DECEMBER 13--An innovative microscope technology invented by researchers at Rensselaer Polytechnic Institute (Troy, NY, USA;www.rpi.edu) has been licensed by Thorlabs (Newton, NJ, USA; www.thorlabs.com, a manufacturer of photonics products. The device, called the Adaptive Scanning Optical Microscope (ASOM), provides the ability to view large areas of a sample without sacrificing image resolution. It is especially suited for automating difficult tasks in biological laboratories, from diagnosing cancer to discovering new drugs.
The technology was invented at the Center for Automation Technologies and Systems (CATS) at Rensselaer by Ben Potsaid, John Wen, and Yves Bellouard, based in part on funding from the US National Science Foundation. Thorlabs has donated equipment to CATS in the past and also actively supports the Smart Optics Laboratory, one of several labs at CATS, where the ASOM research is continuing.
"We are very excited about this license and technology transfer," said Wen, who is also director of the CATS. "We have had an ongoing relationship with Thorlabs, and we look forward to working with them to help accelerate the development of the ASOM to market."
Laboratory workers have benefited from automated microscopes that can outperform human operators. These systems can capture information that can be difficult or tedious for humans, such as tracking moving organisms or processing large numbers of samples automatically. But there is an inherent trade-off between field of view and magnification--as you zoom in on a subject, the amount of area you can see in the viewfinder gets smaller and smaller. This means that large regions of a sample cannot be imaged at high resolutions without moving the sample or microscope, potentially causing undesirable disturbances, according to Potsaid, who also leads the Smart Optics Lab at CATS.

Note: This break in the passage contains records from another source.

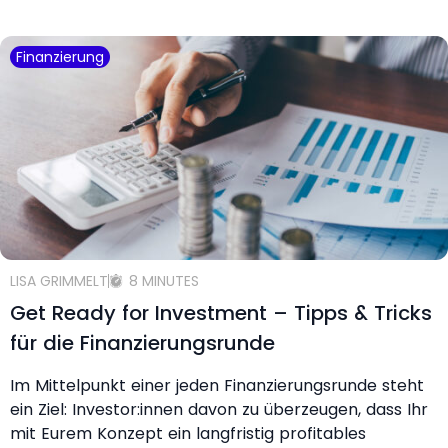
Finanzierung
LISA GRIMMELT
8 MINUTES
Get Ready for Investment – Tipps & Tricks
für die Finanzierungsrunde
Im Mittelpunkt einer jeden Finanzierungsrunde steht
ein Ziel: Investor:innen davon zu überzeugen, dass Ihr
mit Eurem Konzept ein langfristig profitables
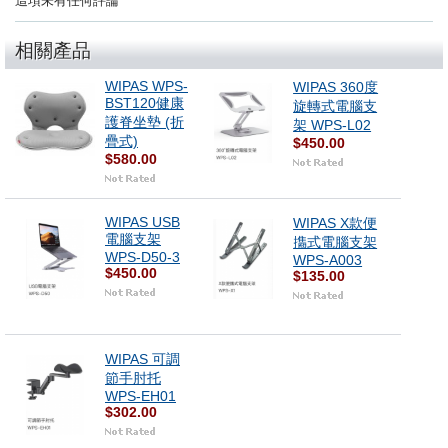
這項未有任何評論
相關產品
WIPAS WPS-
WIPAS 360度
BST120健康
旋轉式電腦支
護脊坐墊 (折
架 WPS-L02
疊式)
$450.00
$580.00
WIPAS USB
WIPAS X款便
電腦支架
㩦式電腦支架
WPS-D50-3
WPS-A003
$450.00
$135.00
WIPAS 可調
節手肘托
WPS-EH01
$302.00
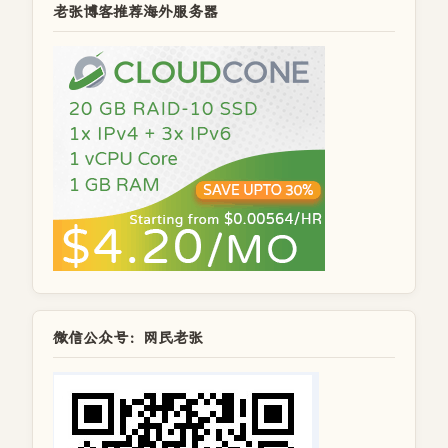
老张博客推荐海外服务器
微信公众号：网民老张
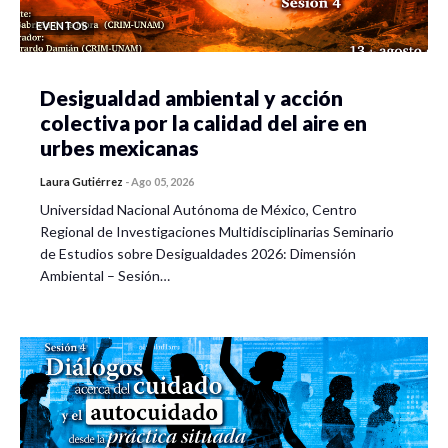
EVENTOS
Desigualdad ambiental y acción
colectiva por la calidad del aire en
urbes mexicanas
Laura Gutiérrez
-
Ago 05, 2026
Universidad Nacional Autónoma de México, Centro
Regional de Investigaciones Multidisciplinarias Seminario
de Estudios sobre Desigualdades 2026: Dimensión
Ambiental – Sesión…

The ASOM overcomes this obstacle by scanning a mirror over the sample, while a camera captures a series of small, distinct snapshots. These images are then assembled into a mosaic, providing a much larger field of view at very high resolution, without the need to switch lenses or move the sample.
The challenge with this method is that when the mirror is not looking straight down onto the sample, it introduces blurriness. CATS researchers fixed this problem by using an adaptive optic element, in this case a "deformable" mirror that changes shape to correct for the off-axis aberrations that cause the blurring. The device, which functions much like a dynamic funhouse mirror, is made up of tiny microelectromechanical systems, allowing the ASOM to operate 10--100 times faster than current automated microscopes without disturbing the specimen.
The ASOM offers other advantages, as well. The microscope can be programmed to quickly scan specific regions of interest in the sample, bouncing back and forth between tracking multiple moving objects. This feature could be useful for observing live microorganisms or in monitoring microscale industrial processes.
Rensselaer's technology will initially be marketed by Thorlabs as a benchtop instrument for biological laboratories and microrobotics research. In the future, it could be used in industrial quality assurance and automated medical diagnostics.